Jan 31 2020

How to Plan for Long-Term Network Initiatives

Five steps to laying the groundwork for a successful IT infrastructure.

Every healthcare organization, regardless of size or specialty, needs a strategic plan. Developing one takes time, but it’s critical for organizations to establish and document key priorities as they work to achieve their overall business mission. 

Smart leaders know that IT continues to be crucial for tackling those goals. Despite the constant push to implement solutions faster and more efficiently, network initiatives that support them can’t happen overnight. Thus, strategic IT planning must be a crucial part of any healthcare organization’s long-term vision, enterprise governance and mission success.

Preparing for network initiatives should involve a detailed examination of how technology will fit into each goal, and how changes necessary to enable these tools will impact your information and communications infrastructure.

Consider these five steps when developing a reliable long-term network strategy:

1. Agree on a Strategic Plan

Project planning can help you fully grasp the depth and scope of your organization’s current IT system, as well as the resources you’ll need to identify and implement new solutions. The goals of the planning process, of course, should reflect the overall mission of the organization.

During this phase, it’s critical to get buy-in from key business stakeholders and assemble a diverse team — with representation from IT, clinical and leadership staff — to ensure that all relevant departments and their needs are fully represented. This team should define a business case for the project and make sure their collective expectations are aligned.

2. Identify the Potential Impacts of the Project Up Front

There’s no question that changes to an organization’s current IT systems and infrastructure will have an impact on the business’ everyday operations and workflow. Taking stock of these considerations is particularly crucial in healthcare, where bandwidth and reliability issues can hinder lifesaving care.

That’s why it is important to identify roadblocks in advance and prepare to navigate them without major disruption. Not only will that help reduce risk, it can encourage higher staff adoption, setting up the organization for a successful implementation.

INSIDER EXCLUSIVE: Watch a CDW Bring IT On session for tips to plan your digital transformation roadmap.
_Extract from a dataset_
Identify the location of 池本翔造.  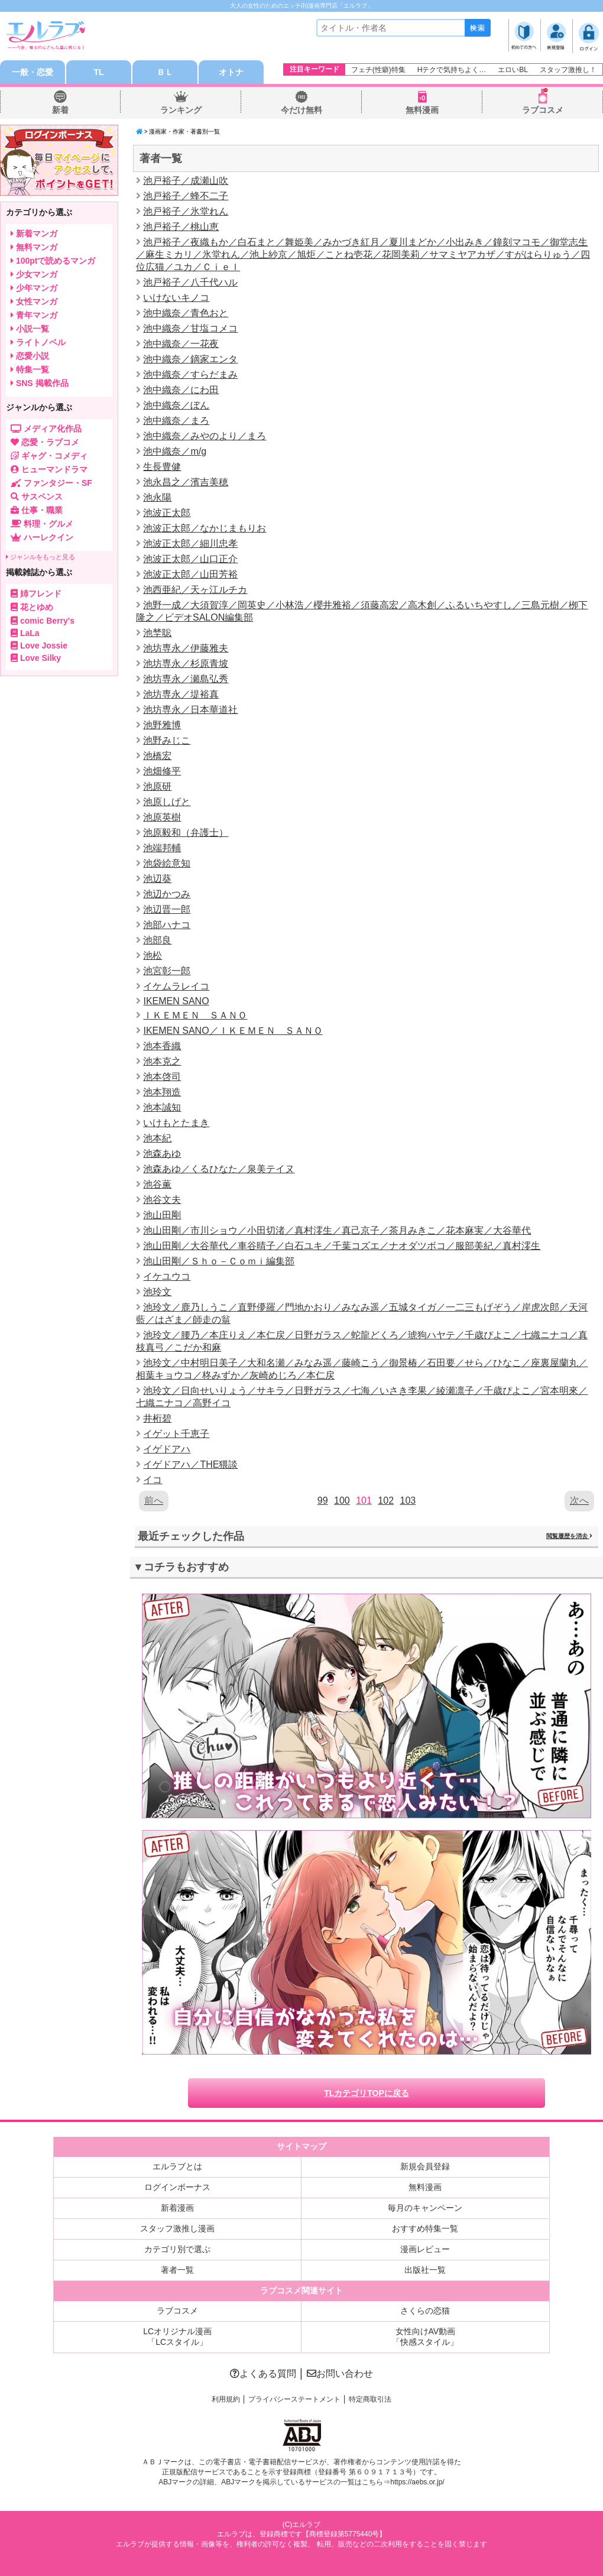
(162, 1092).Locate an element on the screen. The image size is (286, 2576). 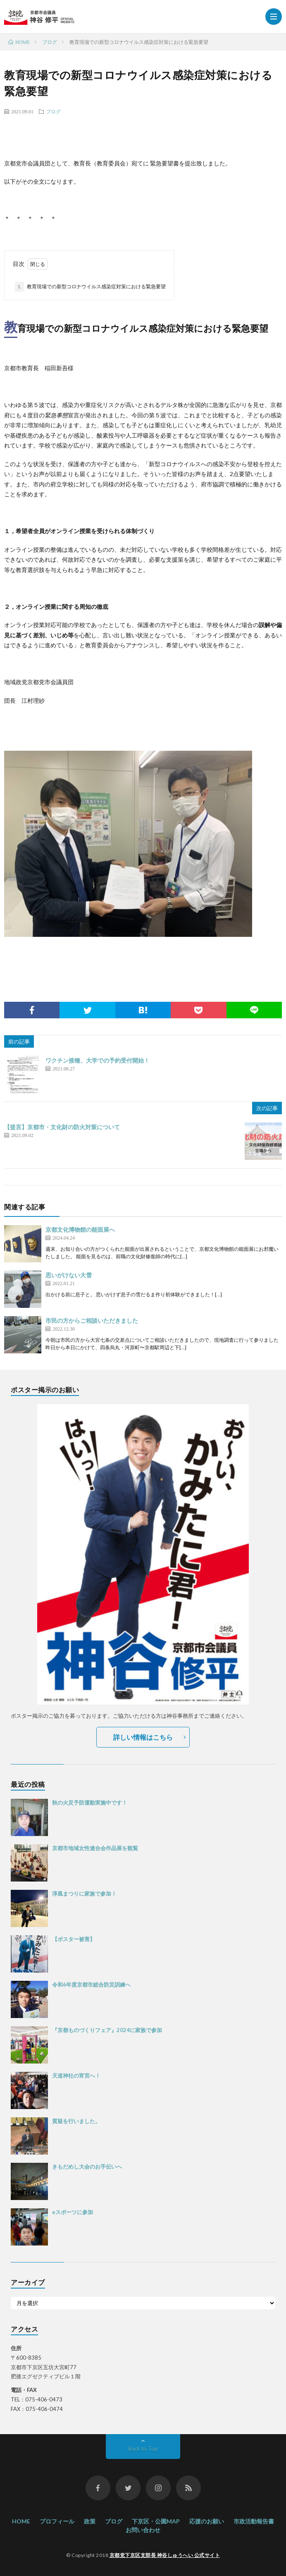
京都文化博物館の能面展へ is located at coordinates (80, 1229).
3. Develop a Unified Vision of Necessary Functionalities and Features

Next, the planning team should begin developing a set of criteria that can be used for reviewing and selecting the appropriate technology solutions to accomplish the project’s goals. 

This process involves outlining the desired features and functionalities of the network — and whether each of those capabilities is a need or a want. The team should also consider what elements might need to be modified or sacrificed for the sake of budget or other constraints.

4. Conduct a Vendor Evaluation and Selection

As the team contemplates potential solutions, be sure to highlight how each one might impact the network’s overall efficiency. CDW can evaluate which solutions are most feasible for your organization by taking into consideration the need for capacity, security and scalability.

For example, plans to add technologies such as picture archiving and communication systems, Internet of Medical Things devices or DNA sequencers to the network in coming years should be taken into account now. After all, these tools can put a heavy toll on your network; CDW can help address those issues today with an eye on the future.

5. Prepare for Implementation and System Integration

Planning for the actual implementation of network solutions also requires thinking ahead. First, you’ll need to set aside time to develop robust communication and contingency plans and identify additional resources that might be needed during the process.

When it comes to the system build, staff training, and system testing and integration, CDW can assist to ensure the whole process goes smoothly, and can also work with employees to help them better understand system functionality and anticipated changes to daily workflow.